▶ **What the task requires**
Only the pictures should be left out; write out all other data exactly.

──────── Record set

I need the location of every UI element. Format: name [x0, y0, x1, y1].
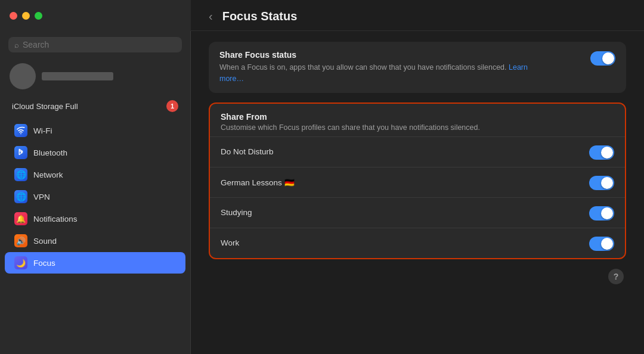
main-content: ‹ Focus Status Share Focus status When a… — [191, 0, 644, 354]
focus-icon: 🌙 — [14, 256, 27, 269]
share-from-section: Share From Customise which Focus profile… — [209, 103, 626, 259]
fullscreen-button[interactable] — [35, 12, 42, 20]
sidebar-item-wifi[interactable]: Wi-Fi — [5, 120, 185, 141]
sidebar-item-notifications-label: Notifications — [33, 215, 78, 223]
sidebar-item-sound[interactable]: 🔊 Sound — [5, 230, 185, 251]
sidebar-item-notifications[interactable]: 🔔 Notifications — [5, 208, 185, 229]
user-name-placeholder — [42, 72, 113, 80]
search-bar[interactable]: ⌕ — [8, 37, 182, 52]
page-title: Focus Status — [222, 10, 298, 23]
icloud-storage-label: iCloud Storage Full — [12, 102, 78, 111]
avatar — [10, 63, 36, 89]
studying-label: Studying — [221, 208, 252, 217]
toggle-item-studying[interactable]: Studying — [210, 197, 625, 228]
search-icon: ⌕ — [14, 41, 19, 49]
dnd-label: Do Not Disturb — [221, 147, 274, 156]
share-focus-card-text: Share Focus status When a Focus is on, a… — [219, 50, 553, 85]
share-from-header: Share From Customise which Focus profile… — [210, 104, 625, 136]
toggle-item-german[interactable]: German Lessons 🇩🇪 — [210, 167, 625, 197]
sidebar-item-focus[interactable]: 🌙 Focus — [5, 252, 185, 274]
minimize-button[interactable] — [22, 12, 30, 20]
work-toggle[interactable] — [589, 237, 614, 251]
work-label: Work — [221, 238, 239, 247]
sidebar-item-sound-label: Sound — [33, 237, 57, 246]
share-focus-desc-text: When a Focus is on, apps that you allow … — [219, 63, 507, 72]
notifications-icon: 🔔 — [14, 212, 27, 225]
sidebar: ⌕ iCloud Storage Full 1 Wi-Fi — [0, 0, 191, 354]
share-from-list: Do Not Disturb German Lessons 🇩🇪 Studyin… — [210, 136, 625, 258]
share-focus-card-title: Share Focus status — [219, 50, 553, 60]
sidebar-nav: Wi-Fi Bluetooth 🌐 Network 🌐 VPN 🔔 — [0, 119, 190, 354]
back-button[interactable]: ‹ — [205, 8, 216, 24]
main-header: ‹ Focus Status — [191, 0, 644, 31]
sidebar-item-network-label: Network — [33, 170, 63, 179]
title-bar — [0, 0, 191, 31]
toggle-item-work[interactable]: Work — [210, 228, 625, 258]
icloud-banner[interactable]: iCloud Storage Full 1 — [7, 98, 183, 114]
help-row: ? — [209, 269, 626, 284]
close-button[interactable] — [10, 12, 17, 20]
german-label: German Lessons 🇩🇪 — [221, 178, 295, 187]
dnd-toggle[interactable] — [589, 145, 614, 160]
sidebar-item-vpn[interactable]: 🌐 VPN — [5, 186, 185, 207]
sound-icon: 🔊 — [14, 234, 27, 247]
help-button[interactable]: ? — [608, 269, 624, 284]
sidebar-item-network[interactable]: 🌐 Network — [5, 164, 185, 185]
share-from-desc: Customise which Focus profiles can share… — [221, 123, 614, 132]
german-toggle[interactable] — [589, 176, 614, 190]
sidebar-item-bluetooth[interactable]: Bluetooth — [5, 142, 185, 163]
vpn-icon: 🌐 — [14, 190, 27, 203]
bluetooth-icon — [14, 146, 27, 159]
sidebar-item-bluetooth-label: Bluetooth — [33, 148, 67, 157]
sidebar-item-wifi-label: Wi-Fi — [33, 126, 52, 135]
svg-point-0 — [20, 133, 21, 134]
share-from-title: Share From — [221, 112, 614, 122]
wifi-icon — [14, 124, 27, 137]
sidebar-item-focus-label: Focus — [33, 259, 55, 268]
share-focus-card-desc: When a Focus is on, apps that you allow … — [219, 62, 553, 85]
share-focus-toggle[interactable] — [590, 51, 615, 66]
user-profile — [0, 60, 190, 95]
content-area: Share Focus status When a Focus is on, a… — [191, 31, 644, 354]
icloud-badge: 1 — [166, 100, 178, 112]
share-focus-card: Share Focus status When a Focus is on, a… — [209, 42, 626, 93]
search-input[interactable] — [23, 40, 176, 49]
toggle-item-dnd[interactable]: Do Not Disturb — [210, 136, 625, 167]
network-icon: 🌐 — [14, 168, 27, 181]
sidebar-item-vpn-label: VPN — [33, 192, 50, 201]
studying-toggle[interactable] — [589, 206, 614, 221]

────────────────

▶ **Solution to this problem**
I need the location of every UI element. Format: name [x0, y0, x1, y1].
main-content: ‹ Focus Status Share Focus status When a… — [191, 0, 644, 354]
focus-icon: 🌙 — [14, 256, 27, 269]
share-from-section: Share From Customise which Focus profile… — [209, 103, 626, 259]
fullscreen-button[interactable] — [35, 12, 42, 20]
sidebar-item-wifi[interactable]: Wi-Fi — [5, 120, 185, 141]
sidebar-item-notifications-label: Notifications — [33, 215, 78, 223]
sidebar-item-sound[interactable]: 🔊 Sound — [5, 230, 185, 251]
sidebar-item-notifications[interactable]: 🔔 Notifications — [5, 208, 185, 229]
user-name-placeholder — [42, 72, 113, 80]
search-bar[interactable]: ⌕ — [8, 37, 182, 52]
page-title: Focus Status — [222, 10, 298, 23]
icloud-storage-label: iCloud Storage Full — [12, 102, 78, 111]
avatar — [10, 63, 36, 89]
studying-label: Studying — [221, 208, 252, 217]
toggle-item-studying[interactable]: Studying — [210, 197, 625, 228]
search-icon: ⌕ — [14, 41, 19, 49]
dnd-label: Do Not Disturb — [221, 147, 274, 156]
share-focus-card-text: Share Focus status When a Focus is on, a… — [219, 50, 553, 85]
share-from-header: Share From Customise which Focus profile… — [210, 104, 625, 136]
toggle-item-german[interactable]: German Lessons 🇩🇪 — [210, 167, 625, 197]
sidebar-item-focus[interactable]: 🌙 Focus — [5, 252, 185, 274]
minimize-button[interactable] — [22, 12, 30, 20]
work-toggle[interactable] — [589, 237, 614, 251]
work-label: Work — [221, 238, 239, 247]
sidebar-item-sound-label: Sound — [33, 237, 57, 246]
share-focus-desc-text: When a Focus is on, apps that you allow … — [219, 63, 507, 72]
notifications-icon: 🔔 — [14, 212, 27, 225]
sidebar: ⌕ iCloud Storage Full 1 Wi-Fi — [0, 0, 191, 354]
share-from-list: Do Not Disturb German Lessons 🇩🇪 Studyin… — [210, 136, 625, 258]
share-focus-card-title: Share Focus status — [219, 50, 553, 60]
sidebar-nav: Wi-Fi Bluetooth 🌐 Network 🌐 VPN 🔔 — [0, 119, 190, 354]
back-button[interactable]: ‹ — [205, 8, 216, 24]
main-header: ‹ Focus Status — [191, 0, 644, 31]
sidebar-item-network-label: Network — [33, 170, 63, 179]
title-bar — [0, 0, 191, 31]
toggle-item-work[interactable]: Work — [210, 228, 625, 258]
icloud-banner[interactable]: iCloud Storage Full 1 — [7, 98, 183, 114]
help-row: ? — [209, 269, 626, 284]
close-button[interactable] — [10, 12, 17, 20]
german-label: German Lessons 🇩🇪 — [221, 178, 295, 187]
dnd-toggle[interactable] — [589, 145, 614, 160]
sidebar-item-vpn[interactable]: 🌐 VPN — [5, 186, 185, 207]
sound-icon: 🔊 — [14, 234, 27, 247]
help-button[interactable]: ? — [608, 269, 624, 284]
sidebar-item-network[interactable]: 🌐 Network — [5, 164, 185, 185]
share-from-desc: Customise which Focus profiles can share… — [221, 123, 614, 132]
german-toggle[interactable] — [589, 176, 614, 190]
sidebar-item-bluetooth[interactable]: Bluetooth — [5, 142, 185, 163]
vpn-icon: 🌐 — [14, 190, 27, 203]
bluetooth-icon — [14, 146, 27, 159]
sidebar-item-bluetooth-label: Bluetooth — [33, 148, 67, 157]
sidebar-item-wifi-label: Wi-Fi — [33, 126, 52, 135]
svg-point-0 — [20, 133, 21, 134]
share-from-title: Share From — [221, 112, 614, 122]
wifi-icon — [14, 124, 27, 137]
sidebar-item-focus-label: Focus — [33, 259, 55, 268]
share-focus-card-desc: When a Focus is on, apps that you allow … — [219, 62, 553, 85]
share-focus-toggle[interactable] — [590, 51, 615, 66]
user-profile — [0, 60, 190, 95]
content-area: Share Focus status When a Focus is on, a… — [191, 31, 644, 354]
icloud-badge: 1 — [166, 100, 178, 112]
share-focus-card: Share Focus status When a Focus is on, a… — [209, 42, 626, 93]
search-input[interactable] — [23, 40, 176, 49]
toggle-item-dnd[interactable]: Do Not Disturb — [210, 136, 625, 167]
network-icon: 🌐 — [14, 168, 27, 181]
sidebar-item-vpn-label: VPN — [33, 192, 50, 201]
studying-toggle[interactable] — [589, 206, 614, 221]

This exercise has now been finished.